╭─ DATA RECORDS
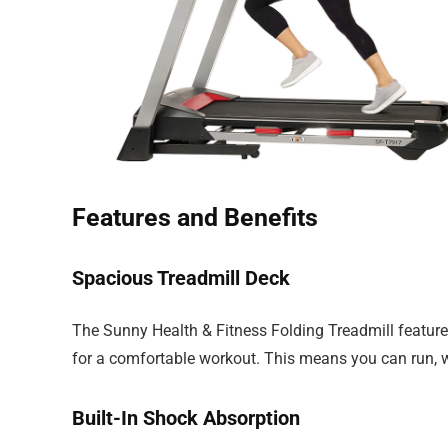
Features and Benefits
Spacious Treadmill Deck
The Sunny Health & Fitness Folding Treadmill featu
for a comfortable workout. This means you can run, wa
Built-In Shock Absorption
╰─
REQUIREMENT
Your answer must be the records above, word for word, with no pictures.

SOLUTION TO THIS PROBLEM
Features and Benefits
Spacious Treadmill Deck
The Sunny Health & Fitness Folding Treadmill featu
for a comfortable workout. This means you can run, wa
Built-In Shock Absorption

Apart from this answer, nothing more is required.